Your instructions: Every line of the material below should be output exactly as written, with the images skipped.

::::::

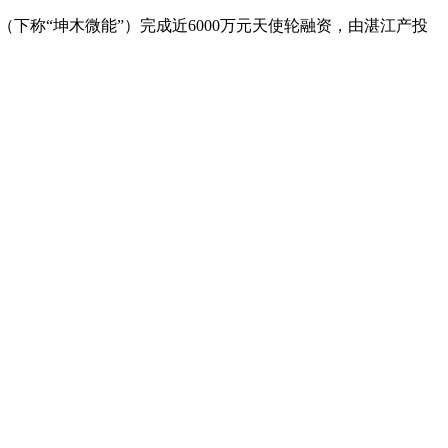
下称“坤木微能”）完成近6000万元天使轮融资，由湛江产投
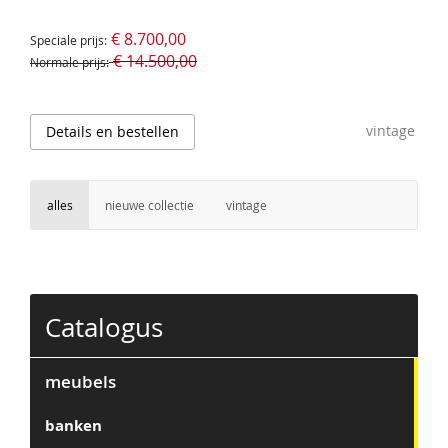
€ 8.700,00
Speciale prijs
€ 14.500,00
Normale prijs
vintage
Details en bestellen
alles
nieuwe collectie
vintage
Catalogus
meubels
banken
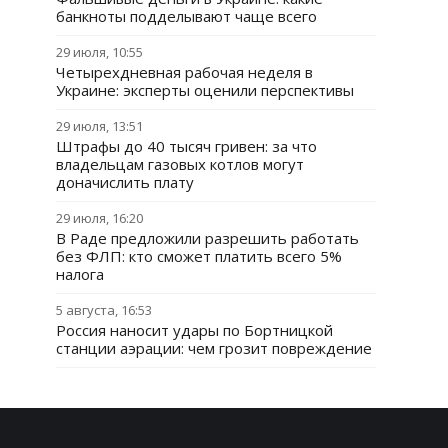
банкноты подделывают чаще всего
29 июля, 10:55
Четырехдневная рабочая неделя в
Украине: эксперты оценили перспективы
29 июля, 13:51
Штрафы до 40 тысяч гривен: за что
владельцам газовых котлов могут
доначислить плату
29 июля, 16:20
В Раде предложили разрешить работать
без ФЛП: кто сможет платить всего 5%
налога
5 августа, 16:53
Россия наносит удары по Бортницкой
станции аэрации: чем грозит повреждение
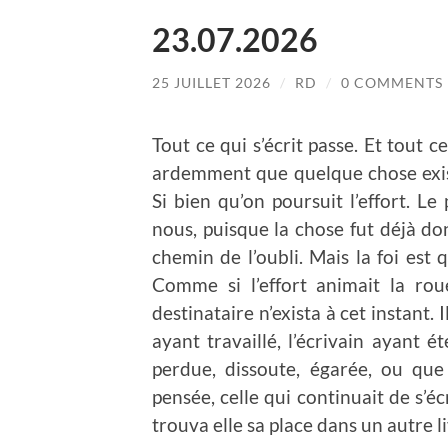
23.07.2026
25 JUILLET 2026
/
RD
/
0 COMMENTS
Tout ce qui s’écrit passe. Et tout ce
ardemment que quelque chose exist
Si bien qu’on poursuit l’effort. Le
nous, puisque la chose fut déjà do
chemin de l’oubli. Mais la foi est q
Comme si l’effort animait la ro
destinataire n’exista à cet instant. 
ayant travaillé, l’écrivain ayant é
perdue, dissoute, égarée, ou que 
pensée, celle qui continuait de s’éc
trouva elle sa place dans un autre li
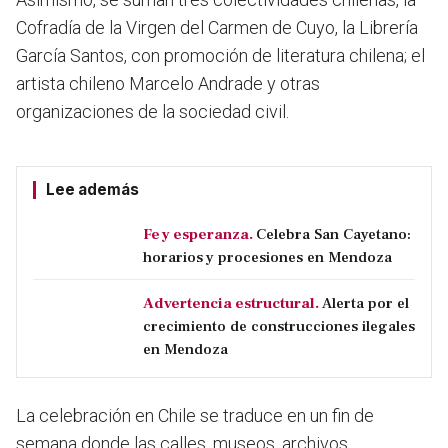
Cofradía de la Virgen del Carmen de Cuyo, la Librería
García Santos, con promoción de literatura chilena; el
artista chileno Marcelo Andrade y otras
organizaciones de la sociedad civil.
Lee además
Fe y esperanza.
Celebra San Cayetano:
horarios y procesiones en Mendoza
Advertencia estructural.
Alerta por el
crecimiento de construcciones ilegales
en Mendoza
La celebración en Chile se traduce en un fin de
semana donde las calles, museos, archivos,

::::::

Solution for this task:
下称“坤木微能”）完成近6000万元天使轮融资，由湛江产投
€ 8.700,00
Speciale prijs
€ 14.500,00
Normale prijs
vintage
Details en bestellen
alles
nieuwe collectie
vintage
Catalogus
meubels
banken
банкноты подделывают чаще всего
29 июля, 10:55
Четырехдневная рабочая неделя в
Украине: эксперты оценили перспективы
29 июля, 13:51
Штрафы до 40 тысяч гривен: за что
владельцам газовых котлов могут
доначислить плату
29 июля, 16:20
В Раде предложили разрешить работать
без ФЛП: кто сможет платить всего 5%
налога
5 августа, 16:53
Россия наносит удары по Бортницкой
станции аэрации: чем грозит повреждение
23.07.2026
25 JUILLET 2026
/
RD
/
0 COMMENTS
Tout ce qui s’écrit passe. Et tout ce
ardemment que quelque chose exist
Si bien qu’on poursuit l’effort. Le
nous, puisque la chose fut déjà do
chemin de l’oubli. Mais la foi est q
Comme si l’effort animait la ro
destinataire n’exista à cet instant. 
ayant travaillé, l’écrivain ayant é
perdue, dissoute, égarée, ou que 
pensée, celle qui continuait de s’éc
trouva elle sa place dans un autre li
Cofradía de la Virgen del Carmen de Cuyo, la Librería
García Santos, con promoción de literatura chilena; el
artista chileno Marcelo Andrade y otras
organizaciones de la sociedad civil.
Lee además
Fe y esperanza.
Celebra San Cayetano:
horarios y procesiones en Mendoza
Advertencia estructural.
Alerta por el
crecimiento de construcciones ilegales
en Mendoza
La celebración en Chile se traduce en un fin de
semana donde las calles, museos, archivos,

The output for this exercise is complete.